INTRODUCTION
High-performance binary deconstruction for Node.js. Extract data from Parquet, NPY, and NPZ files seamlessly with zero native dependencies.
Cervid Decomposer provides a unified interface to read complex binary formats like Parquet (Apache) and NPY/NPZ (NumPy). It automatically routes files to the appropriate engine based on file extensions.
Under the hood, it uses NPYEngine, NPZEngine, and ParquetReader to chunk and stream memory, maintaining low overhead while decoding columnar and multidimensional binary data directly into JavaScript TypedArrays and Objects.
INSTALLATION
Decomposer requires Node.js 18+ for native fetch and Worker Threads support.
npm i @cervid/decomposer
import { Decomposer } from '@cervid/decomposer'
QUICKSTART
A quick example showing how to read a NumPy file and a Parquet file.
import { Decomposer } from '@cervid/decomposer' // 1. Read a NumPy (.npy) file const npyResult = await Decomposer.read('data/tensor.npy') console.log(npyResult.data) // Raw TypedArray console.log(npyResult.shape) // Array dimensions // 2. Read specific columns from a Parquet file const parquetResult = await Decomposer.read('data/dataset.parquet', { columns: ['id', 'name', 'score'] }) console.log(parquetResult) // 3. Inspect a Parquet file without reading rows const inspection = await Decomposer.read('data/huge.parquet', { inspect: true }) console.log(inspection.metadata)
DECOMPOSER
The primary wrapper class for processing binary files. It acts as a router for the underlying engines.
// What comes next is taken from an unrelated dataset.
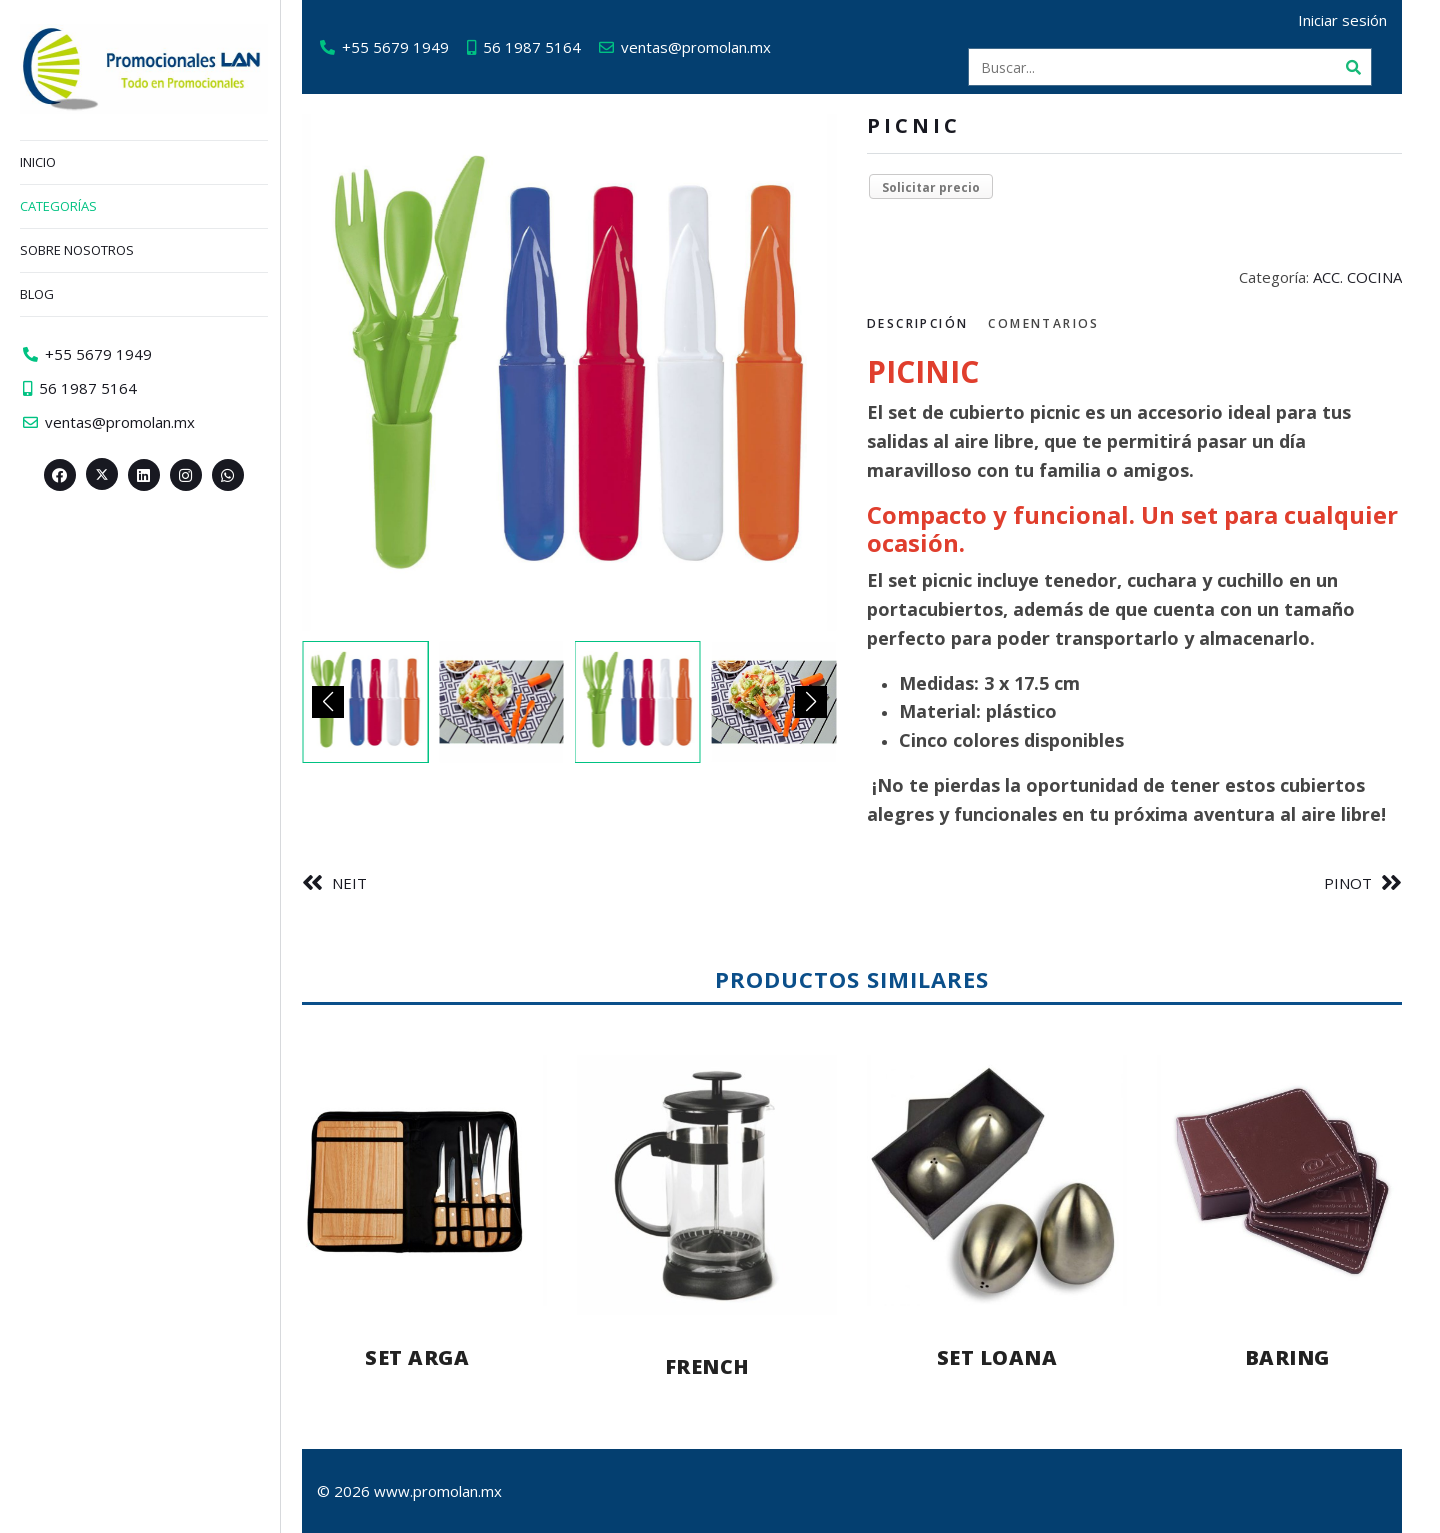  What do you see at coordinates (1005, 1357) in the screenshot?
I see `SET LOANA` at bounding box center [1005, 1357].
Reads and decomposes binary files. The target engine is selected based on the file extension (.npy, .npz, .parquet).
| Config Property | Type | Description |
|---|---|---|
| workers | number | Worker threads for processing chunks (NPY/NPZ engines). |
| chunkSizeMB | number | Memory footprint limit per chunk processing. |
| columns | string[] | Array of column names to extract (Parquet only). |
| sample | number | Limit the number of rows to read (Parquet only). |
| inspect | boolean | Read only the metadata/schema without extracting row data (Parquet only). |
NUMPY (NPY/NPZ)
High-performance engines for parsing Python's scientific tensor formats.
NPYEngine parses raw .npy files, decoding the dictionary header to understand the tensor shape, data type (e.g. <f8 for Float64, |u1 for Uint8), and byte order before streaming the raw data block into a native JavaScript TypedArray.
NPZEngine unpacks .npz files, which are standard ZIP archives containing multiple .npy arrays. It returns an object mapping array names to their respective NPYProcessResult.
APACHE PARQUET
Columnar extraction engine for the Apache Parquet specification.
The ParquetReader engine implements custom byte-level parsing to decode Parquet headers, footers, and thrift metadata.
Because Parquet is a columnar format, passing a columns: [] array in the configuration will drastically improve performance, as the reader will skip decoding unrelated data pages entirely.